One way to calculate how much savings would be needed, leaving potential Social Security or other private pensions aside, is to multiply the amount needed by the years expected to live in retirement.
Assuming that starting at age 65 an individual will need $30,000 per year and expects to live for another 25 years after retirement, they would need $750,000–a calculation that further assumes that the $750,000 will earn no interest income.
The important takeaway: be realistic about how much money you will actually require.
Saving $750,000 By Age 65
To take maximum advantage of the powerful effect of compound interest, it’s important to start saving and investing early.
Examining the S&P 500 index’s returns over decades, it’s clear the number of positive years far outweighs negative years, with different sources suggesting that annualized returns over longer periods of time stand at around 8%-10% for the benchmark.
S&P 500 10 Year Chart
Assume we’re working with a 35-year-old investor who has only $100 in savings and plans to retire at 65.
If this investor now buys the SPDR S&P 500 ETF (NYSE:SPY), which is based on the index’s performance, and makes an additional $7,500 in contributions annually at the start of each year for 30 years, here’s the result: using an average annual return of a conservative 7%, compounded once a year, this investor will now have savings of over $758,000 at the end of 30 years.
Saving $7,500 a year would mean putting aside almost $625 a month or about $21 a day. Although the amount may look daunting at first, most people would be surprised at how much they could save if they paid attention to their monthly outgoings.
An ETF For The Golden Years
To date, in addition to SPY, we’ve discussed a range of ETFs that could potentially provide a 7% (or higher) return for buy-and-hold long-term investors.
They’ve included funds with an emphasis on semiconductors, biopharma and dividends as a focus on small-caps, consumer staples, Dow 30 heavyweights, tech shares for the new decade and many more.
The bottom line: equity markets offer plenty of choices for devising balanced and diversified portfolios for the long-run.
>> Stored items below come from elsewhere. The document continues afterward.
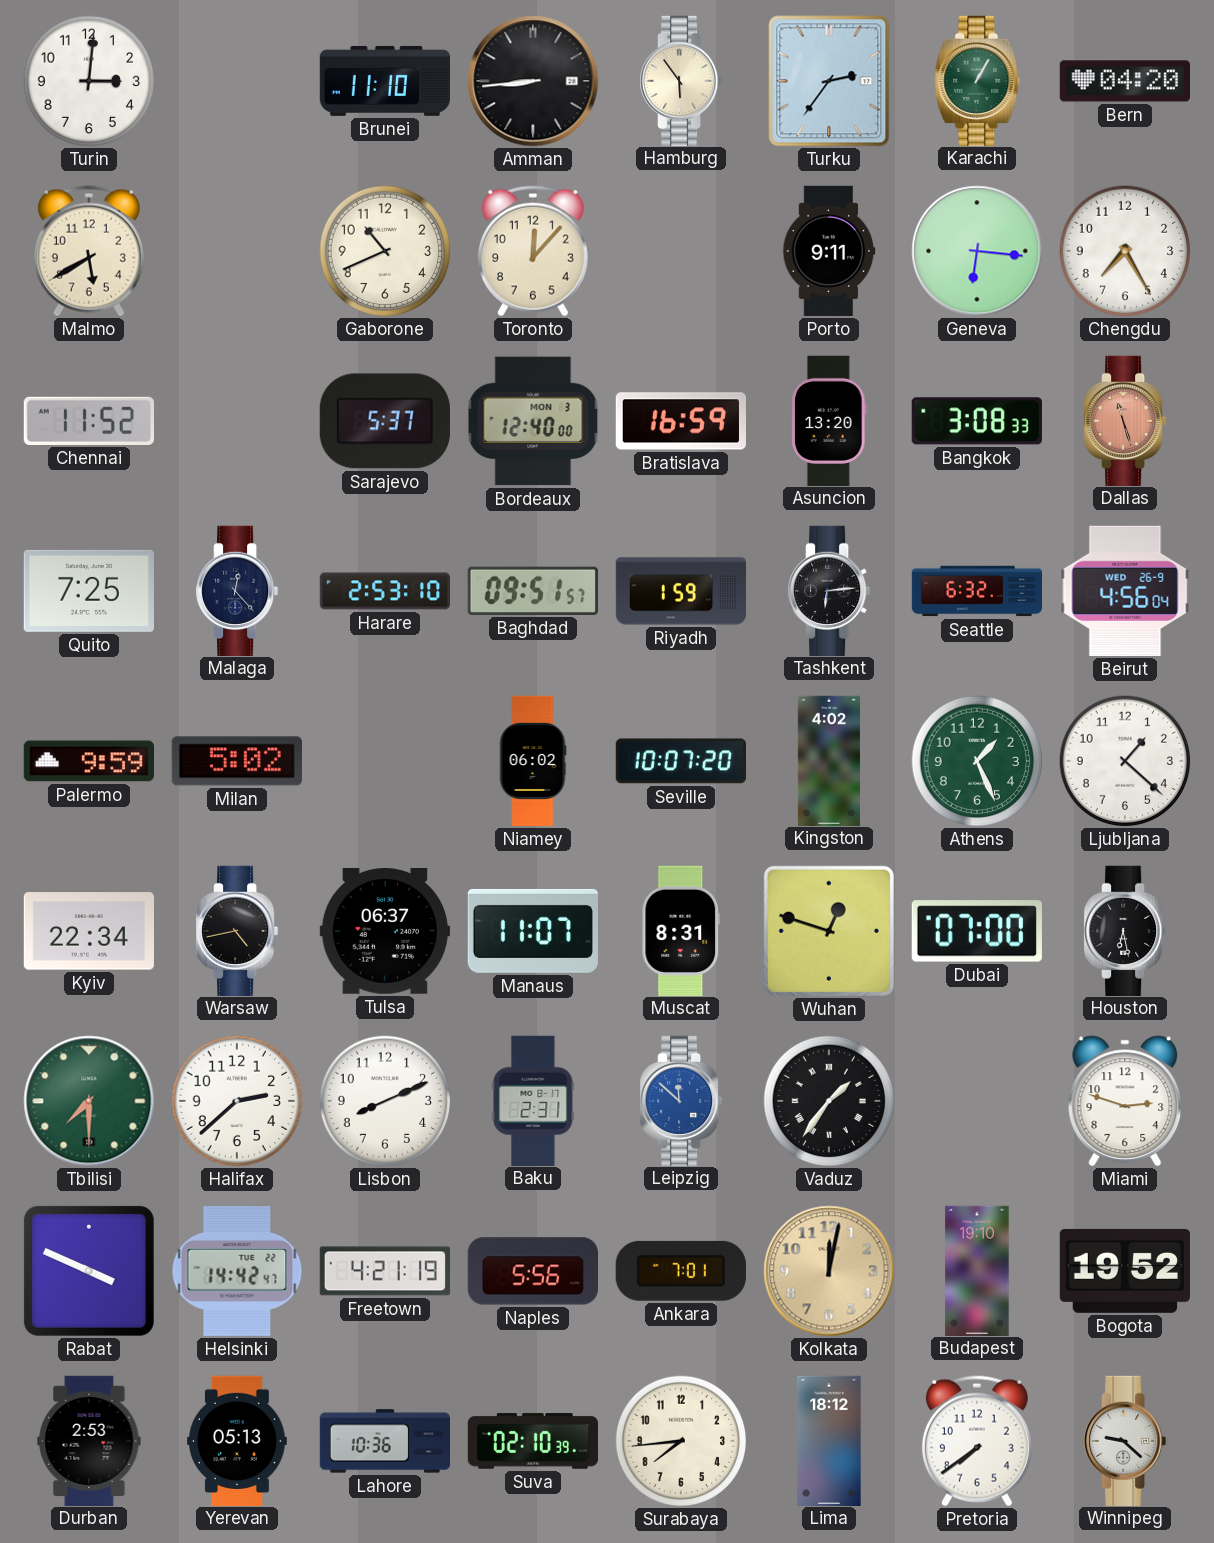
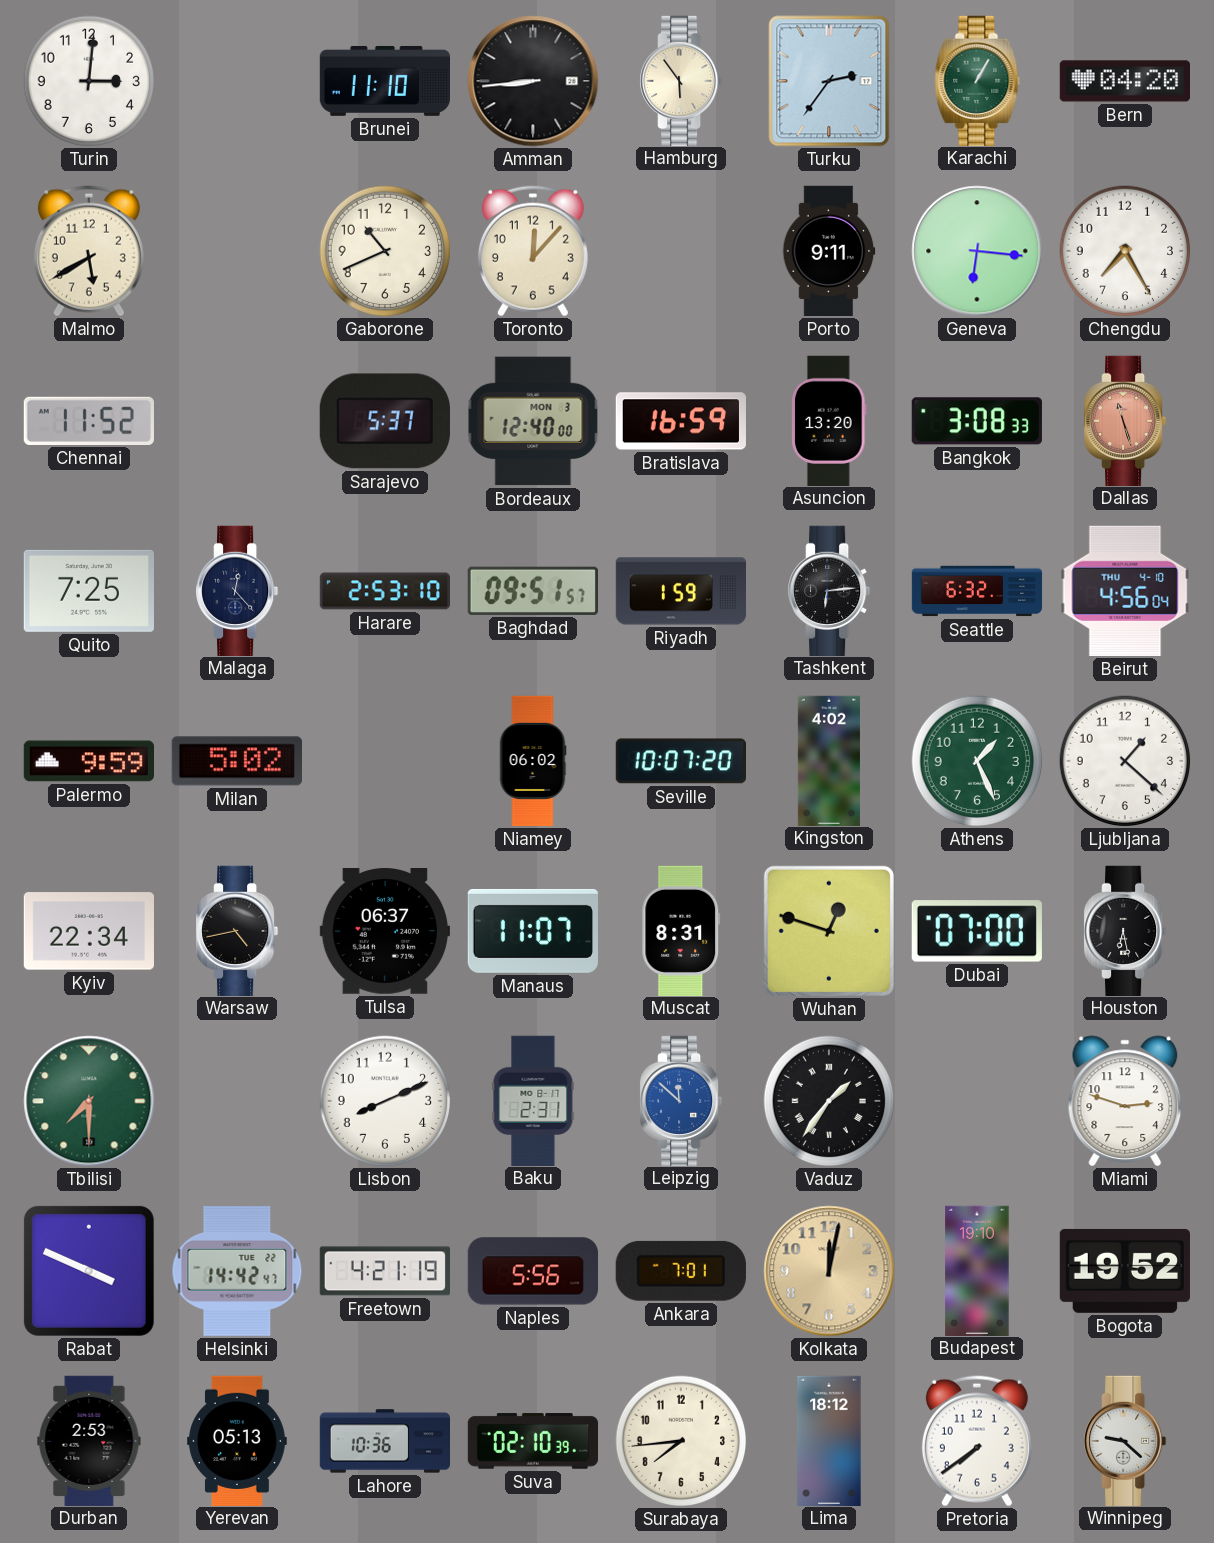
Beirut date: WED 26-9 -> THU 4-10
Halifax: 2:38 -> none
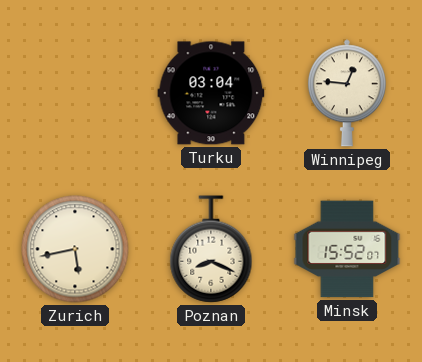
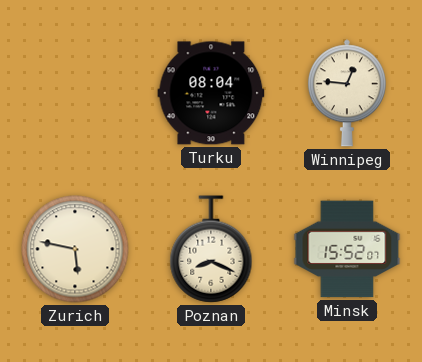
Turku: 03:04 -> 08:04
Zurich: 5:43 -> 5:47
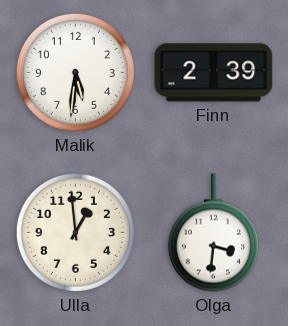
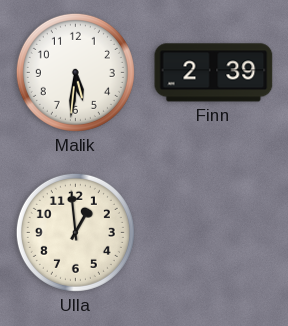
Olga: 3:31 -> none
Below is another ETF that may be appropriate for retirement years, the iShares Core Moderate Allocation ETF (NYSE:AOM).
AOM Weekly Chart
AOM’s objective is to generate current income, achieve some capital preservation and provide an opportunity for moderate to low capital appreciation. It tracks the S&P Target Risk Moderate index, which is composed of a range of US and global equity as well as fixed-income funds.
Net assets of about $1.3 billion are currently held in seven holdings. Sectoral allocations are Fixed Income (54.97%), Equity (44.13%) and the rest is in cash and/or derivative products.
The dividend yield and net expense ratio stand at 2.31% and 0.25%, respectively. Many retirees favor dividend-paying stocks and ETFs in their portfolios, as they could enhance retirement savings.
The fund’s beta of 0.39 indicates it is less volatile than the market, which, by definition, has a beta of 1. Year-to-date, AOM is up 3.39%. We’d consider buying the dips, especially if there is a short-term decline toward the $40-level, or below. Long-term investors, especially retirees, who seek a balanced approach may find AOM an appealing choice.